Rome

Grilli tells Wall Street Journal MPS bank is still 'solid'

Lender's CEO says there is no deposit flight

Grilli tells Wall Street Journal MPS bank is still 'solid'

Rome, February 11 - Monte dei Paschi di Siena is still a "solid" bank, Italian Economy Minister Vittorio Grilli said in an interview Monday with the Wall Street Journal. Speaking on the sidelines of an Italy-United States business forum in New York, Grilli noted that the framework for bank supervision is changing Europe, to become more centralized. Supervision of the troubled bank has become a central issue since MPS was thrown into crisis in January, when it emerged that a shady series of derivative and structured finance deals produced losses of 720 million euros. In fact, the amount of "junk" on the bank's books came as a surprise, Fabrizio Viola, the bank's new chief executive, said last Friday. "I didn't expect so much junk under the carpet," Viola said in a radio interview. "But frankly, in view of recent events, I wouldn't have expected to find such a serious situation". Still, Grilli repeated his reassurances on the bank's solidity in an interview Monday with the Reuters news agency, suggesting that the potential losses of MPS won't affect the overall solid standing of the bank. Siena prosecutors are conducting a series of probes into alleged bribery, corruption, tax evasion and other illicit operations at MPS, which were either related to the bank's nine-billion-euro acquisition of rival Antonveneta in 2008 or the period following the takeover. Before the scandal broke, the Italian government had approved a 3.9-billion-euro bailout loan to MPS, which may be converted into equity if the bank cannot make its payments to the State.
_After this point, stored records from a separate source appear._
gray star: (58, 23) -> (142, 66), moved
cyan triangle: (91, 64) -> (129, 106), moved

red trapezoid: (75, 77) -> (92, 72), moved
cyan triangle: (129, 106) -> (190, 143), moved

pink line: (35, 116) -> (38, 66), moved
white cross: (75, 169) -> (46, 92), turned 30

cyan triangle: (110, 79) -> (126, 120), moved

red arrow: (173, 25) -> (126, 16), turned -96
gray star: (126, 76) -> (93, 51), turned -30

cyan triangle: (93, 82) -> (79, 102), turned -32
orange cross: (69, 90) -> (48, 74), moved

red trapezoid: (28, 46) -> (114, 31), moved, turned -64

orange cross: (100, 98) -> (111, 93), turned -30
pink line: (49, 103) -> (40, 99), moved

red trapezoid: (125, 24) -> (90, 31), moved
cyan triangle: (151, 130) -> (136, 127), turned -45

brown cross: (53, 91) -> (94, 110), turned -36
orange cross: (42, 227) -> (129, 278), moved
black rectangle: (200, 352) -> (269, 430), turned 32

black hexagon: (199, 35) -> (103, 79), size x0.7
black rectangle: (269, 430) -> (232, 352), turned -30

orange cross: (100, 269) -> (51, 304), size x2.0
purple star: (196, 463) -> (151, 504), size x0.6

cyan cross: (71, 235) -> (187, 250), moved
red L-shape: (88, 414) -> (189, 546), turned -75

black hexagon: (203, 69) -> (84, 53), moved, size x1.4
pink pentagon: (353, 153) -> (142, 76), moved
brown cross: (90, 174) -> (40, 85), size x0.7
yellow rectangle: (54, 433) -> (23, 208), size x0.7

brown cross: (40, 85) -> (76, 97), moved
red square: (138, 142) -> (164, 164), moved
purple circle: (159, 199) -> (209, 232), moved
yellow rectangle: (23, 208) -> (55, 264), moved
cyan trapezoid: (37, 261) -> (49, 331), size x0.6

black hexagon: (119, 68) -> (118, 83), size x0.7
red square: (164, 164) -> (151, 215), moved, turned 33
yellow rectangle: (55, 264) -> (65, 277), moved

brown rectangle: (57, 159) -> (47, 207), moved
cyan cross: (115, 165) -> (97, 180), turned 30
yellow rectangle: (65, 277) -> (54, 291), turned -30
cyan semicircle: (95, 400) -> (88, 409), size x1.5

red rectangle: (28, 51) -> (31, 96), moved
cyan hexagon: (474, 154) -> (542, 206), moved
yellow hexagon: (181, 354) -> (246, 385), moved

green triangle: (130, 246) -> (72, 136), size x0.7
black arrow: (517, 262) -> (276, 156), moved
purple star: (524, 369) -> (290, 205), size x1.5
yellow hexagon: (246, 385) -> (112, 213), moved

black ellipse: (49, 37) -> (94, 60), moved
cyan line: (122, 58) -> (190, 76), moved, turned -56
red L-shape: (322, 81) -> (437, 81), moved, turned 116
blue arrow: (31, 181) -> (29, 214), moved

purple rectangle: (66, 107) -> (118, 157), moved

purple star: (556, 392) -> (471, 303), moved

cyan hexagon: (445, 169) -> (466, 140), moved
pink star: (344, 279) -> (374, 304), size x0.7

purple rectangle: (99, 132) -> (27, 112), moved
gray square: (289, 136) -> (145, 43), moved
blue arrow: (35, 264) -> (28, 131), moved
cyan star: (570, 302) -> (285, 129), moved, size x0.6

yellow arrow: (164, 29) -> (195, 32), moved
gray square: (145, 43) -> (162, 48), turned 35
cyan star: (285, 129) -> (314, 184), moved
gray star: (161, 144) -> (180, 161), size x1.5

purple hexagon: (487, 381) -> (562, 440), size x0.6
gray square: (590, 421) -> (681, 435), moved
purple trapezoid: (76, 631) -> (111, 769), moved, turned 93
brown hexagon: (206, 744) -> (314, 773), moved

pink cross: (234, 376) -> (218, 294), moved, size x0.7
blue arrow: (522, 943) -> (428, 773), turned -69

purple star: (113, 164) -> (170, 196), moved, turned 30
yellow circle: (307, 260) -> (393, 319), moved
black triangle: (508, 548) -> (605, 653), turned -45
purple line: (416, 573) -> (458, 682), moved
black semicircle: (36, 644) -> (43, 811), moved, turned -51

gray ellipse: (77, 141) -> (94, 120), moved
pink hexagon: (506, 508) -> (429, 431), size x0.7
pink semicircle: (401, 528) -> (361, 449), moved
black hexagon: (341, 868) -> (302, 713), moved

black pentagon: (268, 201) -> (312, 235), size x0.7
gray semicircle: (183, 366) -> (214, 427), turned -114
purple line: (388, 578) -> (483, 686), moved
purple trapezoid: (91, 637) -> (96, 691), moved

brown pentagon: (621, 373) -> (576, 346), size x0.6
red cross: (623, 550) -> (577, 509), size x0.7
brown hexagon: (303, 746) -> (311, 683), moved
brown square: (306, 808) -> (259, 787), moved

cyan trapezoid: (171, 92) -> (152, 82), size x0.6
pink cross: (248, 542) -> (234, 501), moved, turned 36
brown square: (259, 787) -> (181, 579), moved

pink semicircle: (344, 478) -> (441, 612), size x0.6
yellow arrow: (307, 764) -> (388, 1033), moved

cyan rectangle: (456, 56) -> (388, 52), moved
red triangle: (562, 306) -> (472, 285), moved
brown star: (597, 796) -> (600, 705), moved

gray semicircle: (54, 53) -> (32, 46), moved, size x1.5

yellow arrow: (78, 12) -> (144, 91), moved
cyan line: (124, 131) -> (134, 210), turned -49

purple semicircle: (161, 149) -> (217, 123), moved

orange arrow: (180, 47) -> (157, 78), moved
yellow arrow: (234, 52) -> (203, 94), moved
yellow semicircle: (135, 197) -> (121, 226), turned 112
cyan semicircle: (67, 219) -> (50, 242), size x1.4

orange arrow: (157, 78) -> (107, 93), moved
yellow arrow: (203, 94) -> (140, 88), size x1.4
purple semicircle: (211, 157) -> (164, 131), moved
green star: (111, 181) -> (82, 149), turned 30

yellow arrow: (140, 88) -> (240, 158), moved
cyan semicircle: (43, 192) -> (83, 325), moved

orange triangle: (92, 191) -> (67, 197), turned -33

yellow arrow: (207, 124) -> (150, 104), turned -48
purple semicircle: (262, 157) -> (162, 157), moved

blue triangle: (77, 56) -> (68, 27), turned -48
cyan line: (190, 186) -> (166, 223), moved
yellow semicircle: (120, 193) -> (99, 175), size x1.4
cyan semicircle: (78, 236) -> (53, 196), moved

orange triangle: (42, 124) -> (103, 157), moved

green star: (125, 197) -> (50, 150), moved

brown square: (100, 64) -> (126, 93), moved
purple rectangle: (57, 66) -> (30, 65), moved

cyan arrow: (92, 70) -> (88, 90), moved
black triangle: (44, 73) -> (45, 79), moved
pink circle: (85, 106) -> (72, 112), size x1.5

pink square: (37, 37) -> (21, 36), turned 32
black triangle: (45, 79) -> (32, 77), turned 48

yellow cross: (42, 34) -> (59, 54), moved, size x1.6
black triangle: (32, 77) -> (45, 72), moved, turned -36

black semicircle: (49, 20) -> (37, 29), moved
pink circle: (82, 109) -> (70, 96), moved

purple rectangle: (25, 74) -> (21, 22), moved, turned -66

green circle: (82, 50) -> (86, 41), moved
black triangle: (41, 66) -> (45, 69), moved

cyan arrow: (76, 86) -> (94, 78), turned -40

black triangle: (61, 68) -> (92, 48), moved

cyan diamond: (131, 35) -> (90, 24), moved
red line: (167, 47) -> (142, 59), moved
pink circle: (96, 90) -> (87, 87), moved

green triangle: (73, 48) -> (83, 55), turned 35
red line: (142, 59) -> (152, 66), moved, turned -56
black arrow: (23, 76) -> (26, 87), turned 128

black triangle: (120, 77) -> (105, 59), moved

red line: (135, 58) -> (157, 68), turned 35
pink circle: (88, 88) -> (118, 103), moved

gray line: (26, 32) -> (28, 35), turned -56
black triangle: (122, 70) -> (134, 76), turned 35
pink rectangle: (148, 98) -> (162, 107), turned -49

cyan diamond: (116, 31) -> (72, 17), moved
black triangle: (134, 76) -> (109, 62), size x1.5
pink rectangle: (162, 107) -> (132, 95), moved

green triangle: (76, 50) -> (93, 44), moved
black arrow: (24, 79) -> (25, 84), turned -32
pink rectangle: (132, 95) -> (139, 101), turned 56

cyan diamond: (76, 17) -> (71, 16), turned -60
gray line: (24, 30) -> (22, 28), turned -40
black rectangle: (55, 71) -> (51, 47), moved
Grilli told the Italian parliament in late January that, given the share price at the time, the Treasury could wind up with 82% of the bank's capital if it defaults. "It wouldn't be tragic (if the Italian treasury became an MPS shareholder)," Viola said. "But we are working to avoid it". Viola has also said there were no more high-risk derivatives on the bank's books and that "there is no deposit flight" from Italy's third-biggest lender.